[Records from a dataset]
╭──
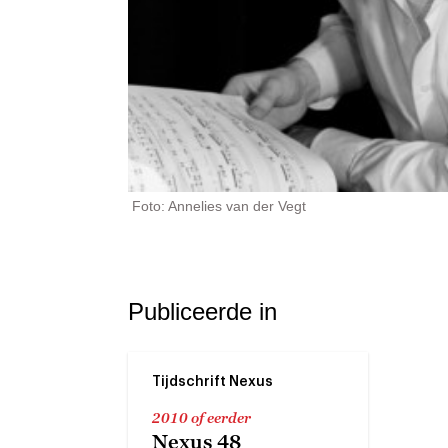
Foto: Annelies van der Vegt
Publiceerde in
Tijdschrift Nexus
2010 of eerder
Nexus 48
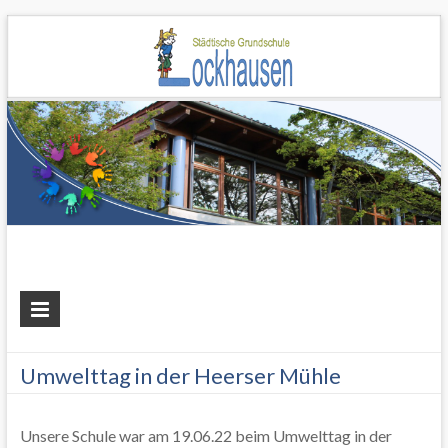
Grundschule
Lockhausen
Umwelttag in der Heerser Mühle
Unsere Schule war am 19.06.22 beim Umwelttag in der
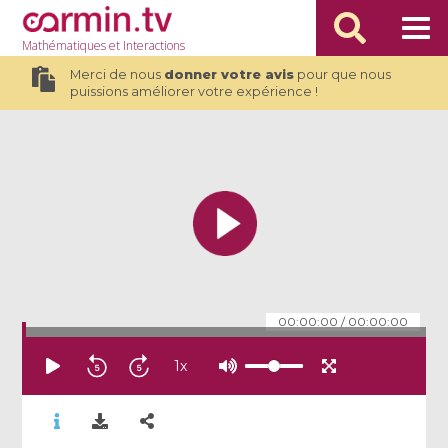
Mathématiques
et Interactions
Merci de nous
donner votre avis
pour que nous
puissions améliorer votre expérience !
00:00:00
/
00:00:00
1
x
╰──
## WHAT THIS TASK INVOLVES
Looking at the entries above, copy out every line in which "Umwelttag" occurs.

## PROBLEM SOLUTION
Umwelttag in der Heerser Mühle
Unsere Schule war am 19.06.22 beim Umwelttag in der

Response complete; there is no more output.